Jest podejrzany o to, że potrącił kobietę na pasach i uciekł z miejsca wypadku. Gdy 37-latek pojawił się w komendzie, miał w organizmie 2,5 promila alkoholu. Policjantom miał powiedzieć, że myślał, iż potrącił psa. Zielonogórscy funkcjonariusze wyjaśniają okoliczności wypadku.
Policjanci z Zielonej Góry (woj. lubuskie) zatrzymali 37-letniego kierowcę, który jest podejrzany o to, że potrącił kobietę i zamiast udzielić jej pomocy, uciekł z miejsca wypadku.
Do zdarzenia doszło w poniedziałek na wyznaczonym przejściu dla pieszych na ul.

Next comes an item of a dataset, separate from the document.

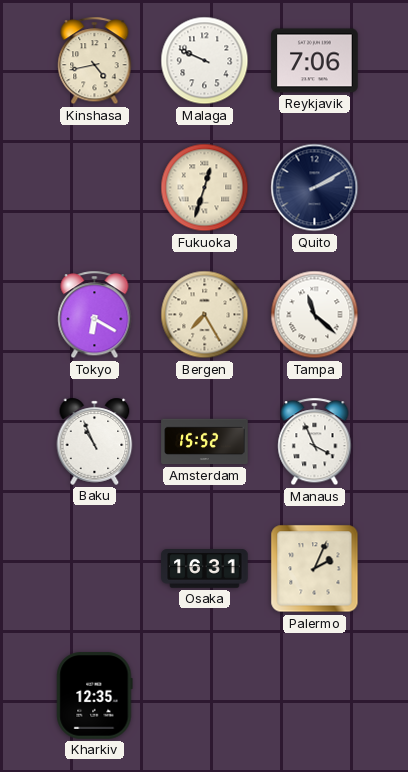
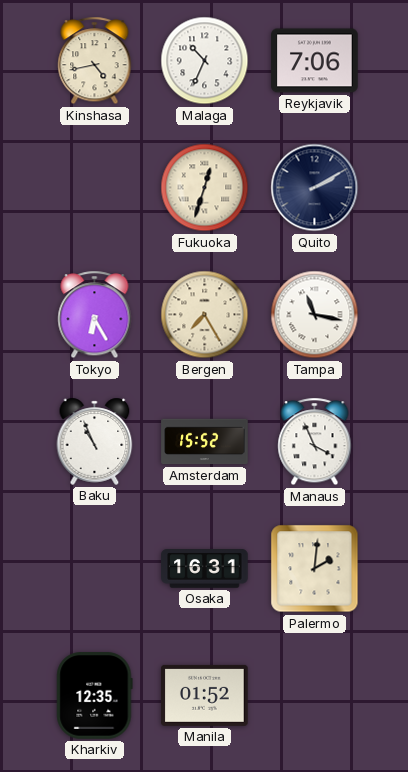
Malaga: 9:49 -> 10:34
Tokyo: 6:20 -> 6:25
Tampa: 11:22 -> 11:17
Palermo: 2:04 -> 2:01
Manila: none -> 01:52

Batorego.
- O tej sytuacji poinformowali nas świadkowie. Sprawca nawet się nie zatrzymał. 32-letnia kobieta z poważnymi obrażeniami trafiła do szpitala, natomiast policjanci rozpoczęli poszukiwania kierowcy - poinformowała podinspektor Małgorzata Stanisławska, rzecznik zielonogórskiej policji.
Miał 2,5 promila alkoholu w organizmie
Jeszcze tego samego dnia 37-letni mieszkaniec Zielonej Góry sam zgłosił się na komendę. Badanie na zawartość alkoholu w organizmie wykazało, że mężczyzna miał wówczas 2,5 promila.
- Na pytanie, dlaczego odjechał z miejsca zdarzenia, pozostawiając ranną kobietę, wyjaśnił policjantom, że nie był świadomy tego, co się stało. Myślał, że potrącił psa. 37-latek został zatrzymany - dodaje Stanisławska.
Mężczyzna prawdopodobnie odpowie za spowodowanie wypadku drogowego po pijanemu oraz ucieczkę z miejsca zdarzenia.